Problem description
Give the lines below again exactly, starting with the line that holds "Image attached. Mark" and going on through the line that holds "Return results in <instances>...</instances>. **left".

Dataset entries
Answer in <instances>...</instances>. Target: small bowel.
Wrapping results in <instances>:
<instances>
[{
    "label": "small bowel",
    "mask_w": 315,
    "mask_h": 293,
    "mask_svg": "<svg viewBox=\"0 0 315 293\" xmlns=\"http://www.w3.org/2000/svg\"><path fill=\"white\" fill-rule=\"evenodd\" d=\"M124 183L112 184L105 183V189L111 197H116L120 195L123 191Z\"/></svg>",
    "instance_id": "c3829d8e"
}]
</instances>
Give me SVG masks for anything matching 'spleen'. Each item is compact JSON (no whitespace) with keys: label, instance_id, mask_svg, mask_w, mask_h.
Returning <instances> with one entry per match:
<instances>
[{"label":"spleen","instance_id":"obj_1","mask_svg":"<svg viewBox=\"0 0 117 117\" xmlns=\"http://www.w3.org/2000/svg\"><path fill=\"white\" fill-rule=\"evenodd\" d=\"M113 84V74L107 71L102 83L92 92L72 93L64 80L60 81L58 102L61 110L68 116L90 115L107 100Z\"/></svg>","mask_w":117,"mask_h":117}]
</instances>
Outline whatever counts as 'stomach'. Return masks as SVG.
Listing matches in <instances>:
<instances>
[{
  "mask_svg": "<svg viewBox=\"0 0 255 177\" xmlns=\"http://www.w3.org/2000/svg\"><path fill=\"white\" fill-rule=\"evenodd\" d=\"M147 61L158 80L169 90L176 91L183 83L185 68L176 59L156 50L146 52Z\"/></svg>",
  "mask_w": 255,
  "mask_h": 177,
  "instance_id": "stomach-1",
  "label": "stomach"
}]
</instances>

...

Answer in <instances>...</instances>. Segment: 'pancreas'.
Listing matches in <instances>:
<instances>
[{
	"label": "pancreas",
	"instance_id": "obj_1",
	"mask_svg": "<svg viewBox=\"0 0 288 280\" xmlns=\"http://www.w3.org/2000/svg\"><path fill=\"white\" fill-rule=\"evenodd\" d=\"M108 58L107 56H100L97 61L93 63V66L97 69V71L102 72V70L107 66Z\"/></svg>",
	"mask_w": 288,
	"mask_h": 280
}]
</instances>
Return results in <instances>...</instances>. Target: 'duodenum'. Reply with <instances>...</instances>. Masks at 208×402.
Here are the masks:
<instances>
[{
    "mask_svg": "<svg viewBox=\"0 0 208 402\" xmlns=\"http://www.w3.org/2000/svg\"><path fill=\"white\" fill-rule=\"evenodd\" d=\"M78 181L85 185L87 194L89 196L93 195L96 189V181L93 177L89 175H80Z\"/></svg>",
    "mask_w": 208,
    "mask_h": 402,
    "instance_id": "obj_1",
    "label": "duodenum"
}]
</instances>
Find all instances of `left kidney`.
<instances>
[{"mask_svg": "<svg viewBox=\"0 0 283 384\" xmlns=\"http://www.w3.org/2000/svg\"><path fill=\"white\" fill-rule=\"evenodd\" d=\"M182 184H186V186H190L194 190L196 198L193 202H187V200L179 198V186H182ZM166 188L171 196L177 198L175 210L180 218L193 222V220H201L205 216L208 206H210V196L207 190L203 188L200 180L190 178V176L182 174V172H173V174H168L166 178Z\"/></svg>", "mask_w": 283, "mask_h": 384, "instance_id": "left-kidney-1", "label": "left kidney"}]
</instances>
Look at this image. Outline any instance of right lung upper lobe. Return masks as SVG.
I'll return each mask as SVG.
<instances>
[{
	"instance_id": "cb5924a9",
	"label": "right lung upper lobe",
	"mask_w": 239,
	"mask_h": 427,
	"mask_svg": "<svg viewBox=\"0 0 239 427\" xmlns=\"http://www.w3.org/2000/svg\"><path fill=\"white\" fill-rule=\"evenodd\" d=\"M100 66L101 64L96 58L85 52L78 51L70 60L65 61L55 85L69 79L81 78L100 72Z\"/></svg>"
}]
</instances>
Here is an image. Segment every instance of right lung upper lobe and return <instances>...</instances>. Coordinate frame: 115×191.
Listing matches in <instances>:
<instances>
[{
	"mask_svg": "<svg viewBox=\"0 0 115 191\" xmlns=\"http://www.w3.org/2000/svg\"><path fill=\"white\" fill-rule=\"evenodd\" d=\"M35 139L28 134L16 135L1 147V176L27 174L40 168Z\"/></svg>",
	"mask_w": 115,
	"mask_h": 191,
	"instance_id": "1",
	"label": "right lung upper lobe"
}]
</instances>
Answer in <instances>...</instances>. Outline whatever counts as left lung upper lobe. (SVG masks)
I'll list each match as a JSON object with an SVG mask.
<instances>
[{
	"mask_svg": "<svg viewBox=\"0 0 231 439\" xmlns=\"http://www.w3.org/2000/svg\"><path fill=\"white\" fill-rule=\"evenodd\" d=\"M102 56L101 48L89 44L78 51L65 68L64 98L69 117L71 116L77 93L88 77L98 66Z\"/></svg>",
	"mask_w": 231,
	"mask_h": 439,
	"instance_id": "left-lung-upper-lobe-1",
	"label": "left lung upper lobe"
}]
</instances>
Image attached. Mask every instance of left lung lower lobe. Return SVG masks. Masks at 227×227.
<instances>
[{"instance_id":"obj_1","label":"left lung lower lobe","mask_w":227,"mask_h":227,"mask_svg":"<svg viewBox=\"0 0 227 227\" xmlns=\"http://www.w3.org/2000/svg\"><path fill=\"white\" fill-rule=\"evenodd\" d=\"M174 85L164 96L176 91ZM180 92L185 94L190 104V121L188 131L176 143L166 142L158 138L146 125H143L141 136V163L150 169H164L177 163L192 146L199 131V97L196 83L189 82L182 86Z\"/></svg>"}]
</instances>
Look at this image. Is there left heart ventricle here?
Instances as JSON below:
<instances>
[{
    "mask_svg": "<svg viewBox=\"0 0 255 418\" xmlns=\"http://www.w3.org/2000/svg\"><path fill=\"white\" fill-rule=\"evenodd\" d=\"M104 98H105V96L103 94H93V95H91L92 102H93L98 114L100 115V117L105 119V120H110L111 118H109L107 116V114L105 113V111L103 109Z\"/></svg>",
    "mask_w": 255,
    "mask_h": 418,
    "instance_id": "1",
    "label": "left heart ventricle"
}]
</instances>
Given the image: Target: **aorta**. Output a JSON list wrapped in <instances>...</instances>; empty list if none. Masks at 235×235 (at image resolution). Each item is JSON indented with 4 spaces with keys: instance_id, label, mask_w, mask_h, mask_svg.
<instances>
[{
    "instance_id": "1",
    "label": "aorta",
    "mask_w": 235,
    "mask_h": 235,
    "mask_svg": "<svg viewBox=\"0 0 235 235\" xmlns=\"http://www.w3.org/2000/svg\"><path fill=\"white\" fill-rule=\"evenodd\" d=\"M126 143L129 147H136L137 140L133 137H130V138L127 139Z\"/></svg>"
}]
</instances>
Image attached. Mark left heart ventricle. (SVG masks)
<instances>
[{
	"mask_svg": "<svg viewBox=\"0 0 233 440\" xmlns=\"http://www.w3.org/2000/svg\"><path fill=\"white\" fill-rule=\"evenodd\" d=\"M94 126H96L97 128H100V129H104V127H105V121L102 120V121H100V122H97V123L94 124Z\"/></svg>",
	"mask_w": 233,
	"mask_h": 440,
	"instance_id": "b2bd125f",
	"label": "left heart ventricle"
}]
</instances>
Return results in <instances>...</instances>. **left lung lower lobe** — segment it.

Result
Image attached. Mark left heart ventricle. (SVG masks)
<instances>
[{
	"mask_svg": "<svg viewBox=\"0 0 233 440\" xmlns=\"http://www.w3.org/2000/svg\"><path fill=\"white\" fill-rule=\"evenodd\" d=\"M94 126H96L97 128H100V129H104V127H105V121L102 120V121H100V122H97V123L94 124Z\"/></svg>",
	"mask_w": 233,
	"mask_h": 440,
	"instance_id": "b2bd125f",
	"label": "left heart ventricle"
}]
</instances>
Return results in <instances>...</instances>. **left lung lower lobe** — segment it.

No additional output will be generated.